LAWRENCEVILLE — As news of Chipper Jones’ potential retirement filtered through the media this week, Gwinnett Braves infielder Joe Thurston ignored all the reports.
“Obviously whatever the move they make, if it involves me, great. If not, then I can’t control it, so I don’t worry about it,” Thurston said Friday prior to the G-Braves doubleheader with Syracuse. “I hope he figures out what he wants to do and I’d like for him to get healthy.”
That’s quite the high road to take seeing Thurston was the last infielder cut at the close of Spring Training and would be one of the first names in the discussion of who to bring up to fill a hole in Atlanta’s infield.
“I would like to believe that,” said Thurston, who played 124 games last year for the St. Louis Cardinals. “I’d like to hope to be considered to be one of the guys to be called up due to my experience at the big league level and what I’ve shown at the big league level. But again, that’s something I can’t control.

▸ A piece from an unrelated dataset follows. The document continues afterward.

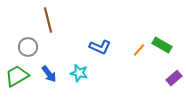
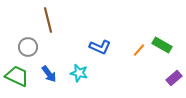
green trapezoid: rotated 55 degrees clockwise
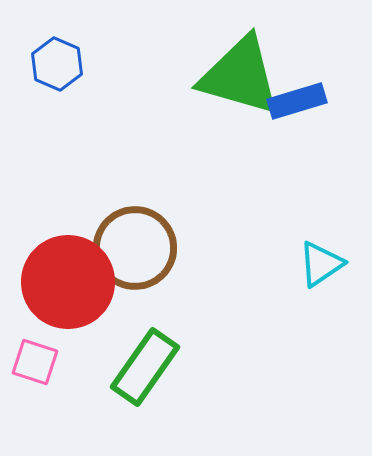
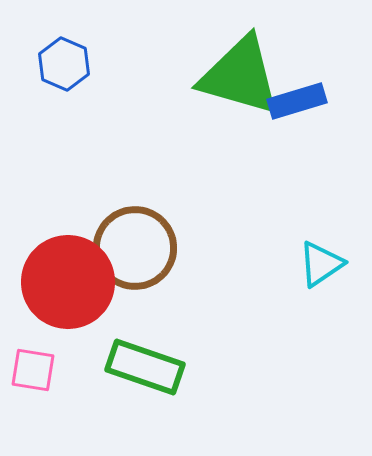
blue hexagon: moved 7 px right
pink square: moved 2 px left, 8 px down; rotated 9 degrees counterclockwise
green rectangle: rotated 74 degrees clockwise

If it happens great, and if not, I just got to continue doing what I’m doing.”
Thurston currently leads the G-Braves with 33 RBIs, and his .292 average with runners in scoring position is third best on the team — pretty impressive when you consider his rough start to the season.
“I think he got off to a frustrating start,” G-Braves manager Dave Brundage said. “You spend all last year in the big leagues and get sent down to AAA, you want to get off to a good start and he didn’t, and I think he put some extra pressure on himself.”
That slow start was largely due to how Spring Training ended.
After hitting .319 with two home runs and 10 RBIs during the spring, Thurston found himself in a battle with Brooks Conrad for the final roster spot, and despite Conrad hitting just .229 in the spring, Thurston was sent to Gwinnett.
“I was very disappointed because of the things I was told when I signed with these guys, of the spring that I had, so yeah, I was very disappointed,” Thurston said. “I thought I did everything I could do to make the big league team and it’s one of those things where it’s out of my hands.”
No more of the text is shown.